Transcribed page contents:

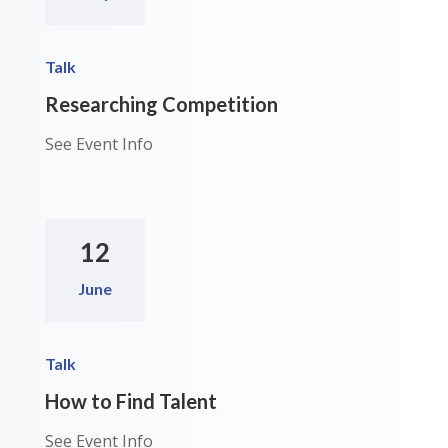
Talk
Researching Competition
See Event Info
12
June
Talk
How to Find Talent
See Event Info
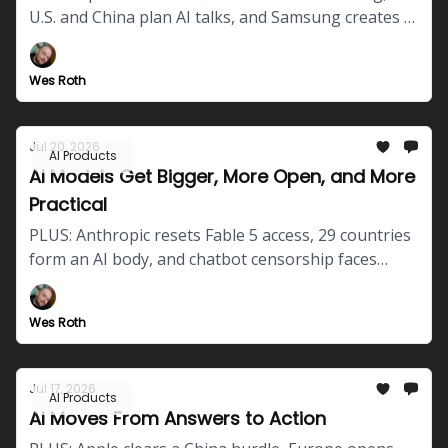
U.S. and China plan AI talks, and Samsung creates a
robotics division.
Wes Roth
Jul 20, 2026
AI Products
AI Models Get Bigger, More Open, and More
Practical
PLUS: Anthropic resets Fable 5 access, 29 countries
form an AI body, and chatbot censorship faces
scrutiny.
Wes Roth
Jul 17, 2026
AI Products
AI Moves From Answers to Action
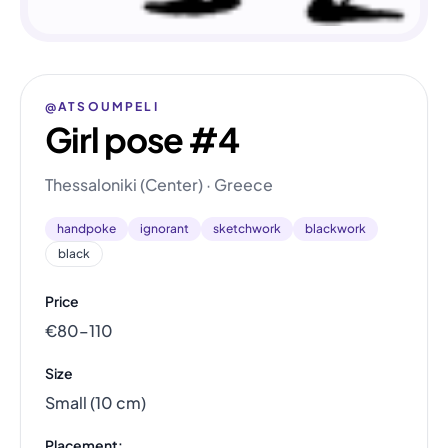
@ATSOUMPELI
Girl pose #4
Thessaloniki (Center) · Greece
handpoke
ignorant
sketchwork
blackwork
black
Price
€80–110
Size
Small (10 cm)
Placement:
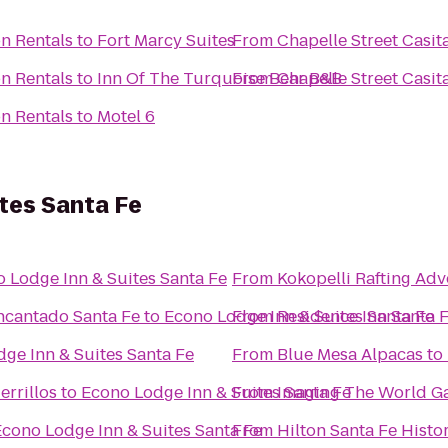
on Rentals
to
Fort Marcy Suites
From
Chapelle Street Casit
on Rentals
to
Inn Of The Turquoise Bear B&B
From
Chapelle Street Casit
on Rentals
to
Motel 6
tes Santa Fe
 Lodge Inn & Suites Santa Fe
From
Kokopelli Rafting Ad
ncantado Santa Fe
to
Econo Lodge Inn & Suites Santa Fe
From
Residence Inn Santa 
ge Inn & Suites Santa Fe
From
Blue Mesa Alpacas
to
errillos
to
Econo Lodge Inn & Suites Santa Fe
From
Imaging The World Ga
Econo Lodge Inn & Suites Santa Fe
From
Hilton Santa Fe Histor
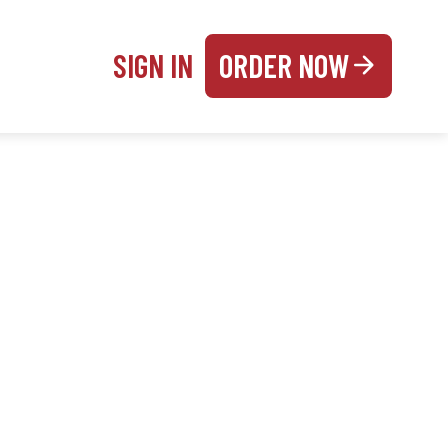
SIGN IN
ORDER NOW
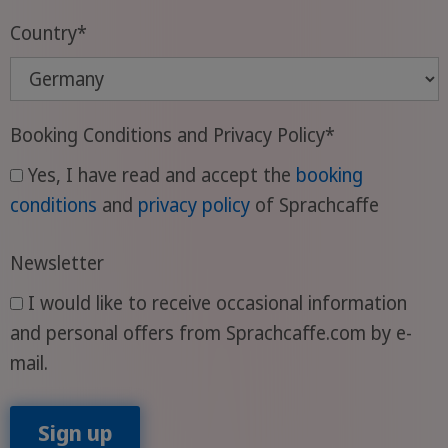
Country
*
Booking Conditions and Privacy Policy
*
Yes, I have read and accept the
booking
conditions
and
privacy policy
of Sprachcaffe
Newsletter
I would like to receive occasional information
and personal offers from Sprachcaffe.com by e-
mail.
Sign up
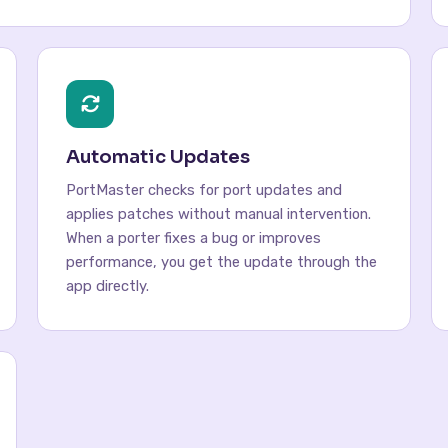
Automatic Updates
PortMaster checks for port updates and
applies patches without manual intervention.
When a porter fixes a bug or improves
performance, you get the update through the
app directly.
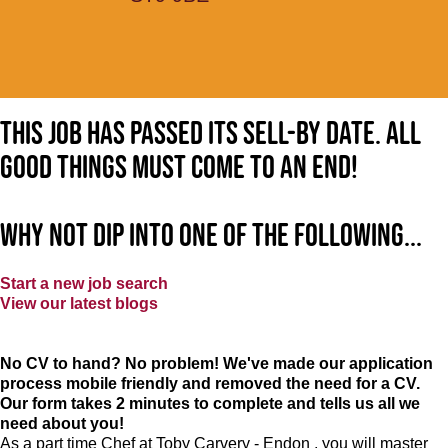
This job has passed its sell-by date. All
good things must come to an end!
Why not dip into one of the following...
Start a new job search
View our latest blogs
No CV to hand? No problem! We've made our application
process mobile friendly and removed the need for a CV.
Our form takes 2 minutes to complete and tells us all we
need about you!
As a part time Chef at Toby Carvery - Endon , you will master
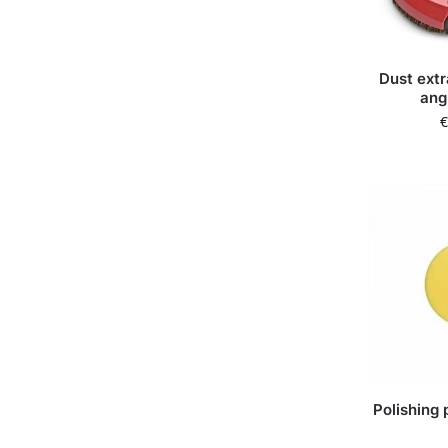
Dust extr
ang
€
Polishing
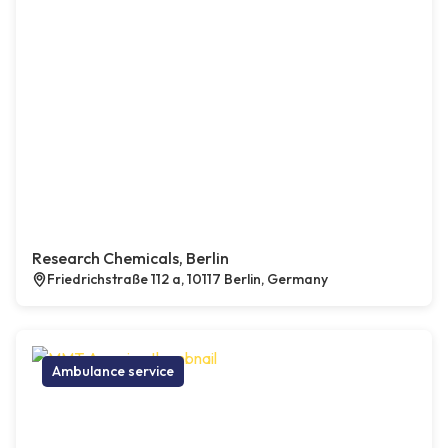
Research Chemicals, Berlin
Friedrichstraße 112 a, 10117 Berlin, Germany
Ambulance service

▶ [What is expected]
Please, leaving out all pictures, transcribe exactly the lines above from the one containing "PortMaster checks for port updates and" through the final line, both included.

▶ [Response below]
PortMaster checks for port updates and
applies patches without manual intervention.
When a porter fixes a bug or improves
performance, you get the update through the
app directly.
This job has passed its sell-by date. All
good things must come to an end!
Why not dip into one of the following...
Start a new job search
View our latest blogs
No CV to hand? No problem! We've made our application
process mobile friendly and removed the need for a CV.
Our form takes 2 minutes to complete and tells us all we
need about you!
As a part time Chef at Toby Carvery - Endon , you will master
Dust extr
ang
€
Polishing
Research Chemicals, Berlin
Friedrichstraße 112 a, 10117 Berlin, Germany
Ambulance service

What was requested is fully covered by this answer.